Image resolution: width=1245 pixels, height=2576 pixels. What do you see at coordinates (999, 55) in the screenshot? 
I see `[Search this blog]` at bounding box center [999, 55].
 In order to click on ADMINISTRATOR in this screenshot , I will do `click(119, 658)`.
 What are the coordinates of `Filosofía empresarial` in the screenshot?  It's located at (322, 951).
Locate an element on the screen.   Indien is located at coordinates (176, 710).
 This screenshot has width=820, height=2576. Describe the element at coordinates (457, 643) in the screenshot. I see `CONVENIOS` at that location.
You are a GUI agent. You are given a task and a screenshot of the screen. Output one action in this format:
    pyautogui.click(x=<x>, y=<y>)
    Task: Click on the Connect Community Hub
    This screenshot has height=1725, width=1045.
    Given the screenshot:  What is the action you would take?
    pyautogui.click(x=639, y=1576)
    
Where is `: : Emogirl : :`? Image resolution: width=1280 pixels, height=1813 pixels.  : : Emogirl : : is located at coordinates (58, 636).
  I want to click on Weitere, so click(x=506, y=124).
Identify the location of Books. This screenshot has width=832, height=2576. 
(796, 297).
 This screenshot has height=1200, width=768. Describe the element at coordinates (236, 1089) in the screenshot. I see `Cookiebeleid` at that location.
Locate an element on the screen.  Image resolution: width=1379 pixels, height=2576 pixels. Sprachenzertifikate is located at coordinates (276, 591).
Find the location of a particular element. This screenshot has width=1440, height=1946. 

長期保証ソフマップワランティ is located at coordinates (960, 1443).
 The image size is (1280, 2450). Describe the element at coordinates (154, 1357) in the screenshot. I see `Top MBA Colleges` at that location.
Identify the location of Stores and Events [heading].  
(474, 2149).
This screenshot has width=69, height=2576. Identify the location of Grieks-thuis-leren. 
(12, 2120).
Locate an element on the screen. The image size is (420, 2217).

--

__What you will do__
Output the records exactly, including every line.

__The completed task__
Image resolution: width=1245 pixels, height=2576 pixels. What do you see at coordinates (999, 55) in the screenshot? 
I see `[Search this blog]` at bounding box center [999, 55].
 In order to click on ADMINISTRATOR in this screenshot , I will do `click(119, 658)`.
 What are the coordinates of `Filosofía empresarial` in the screenshot?  It's located at (322, 951).
Locate an element on the screen.   Indien is located at coordinates (176, 710).
 This screenshot has width=820, height=2576. Describe the element at coordinates (457, 643) in the screenshot. I see `CONVENIOS` at that location.
You are a GUI agent. You are given a task and a screenshot of the screen. Output one action in this format:
    pyautogui.click(x=<x>, y=<y>)
    Task: Click on the Connect Community Hub
    This screenshot has height=1725, width=1045.
    Given the screenshot:  What is the action you would take?
    pyautogui.click(x=639, y=1576)
    
Where is `: : Emogirl : :`? Image resolution: width=1280 pixels, height=1813 pixels.  : : Emogirl : : is located at coordinates (58, 636).
  I want to click on Weitere, so click(x=506, y=124).
Identify the location of Books. This screenshot has width=832, height=2576. 
(796, 297).
 This screenshot has height=1200, width=768. Describe the element at coordinates (236, 1089) in the screenshot. I see `Cookiebeleid` at that location.
Locate an element on the screen.  Image resolution: width=1379 pixels, height=2576 pixels. Sprachenzertifikate is located at coordinates (276, 591).
Find the location of a particular element. This screenshot has width=1440, height=1946. 

長期保証ソフマップワランティ is located at coordinates (960, 1443).
 The image size is (1280, 2450). Describe the element at coordinates (154, 1357) in the screenshot. I see `Top MBA Colleges` at that location.
Identify the location of Stores and Events [heading].  
(474, 2149).
This screenshot has width=69, height=2576. Identify the location of Grieks-thuis-leren. 
(12, 2120).
Locate an element on the screen. The image size is (420, 2217).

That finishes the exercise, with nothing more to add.